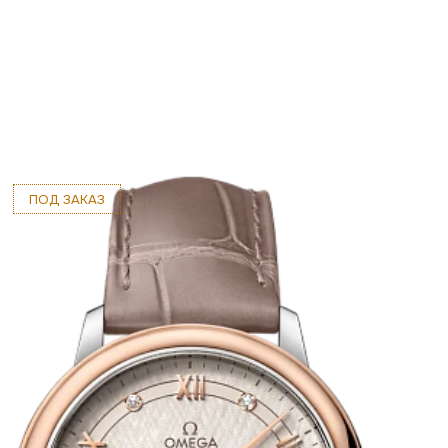
ПОД ЗАКАЗ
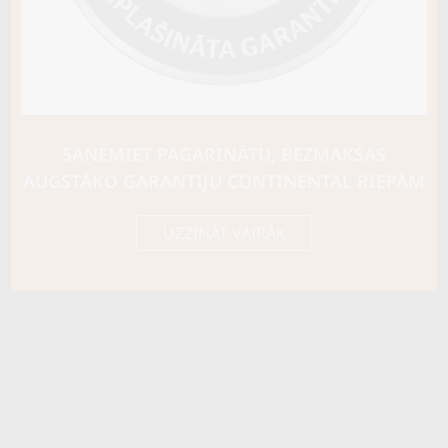
Ziemas riepu tips
CIETĀS (EIROPAS)
Riepas konstrukcija
Info
XL
Piezīmes
SAŅEMIET PAGARINĀTU, BEZMAKSAS
OE aprīkojums
AUGSTĀKO GARANTIJU CONTINENTAL RIEPĀM
Piegādātāja kods
15573
UZZINĀT VAIRĀK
--------------------------------
● Exercise description:
Pictures excluded, quote all the data above exactly.

● Response:
ПОД ЗАКАЗ
Ziemas riepu tips
CIETĀS (EIROPAS)
Riepas konstrukcija
Info
XL
Piezīmes
SAŅEMIET PAGARINĀTU, BEZMAKSAS
OE aprīkojums
AUGSTĀKO GARANTIJU CONTINENTAL RIEPĀM
Piegādātāja kods
15573
UZZINĀT VAIRĀK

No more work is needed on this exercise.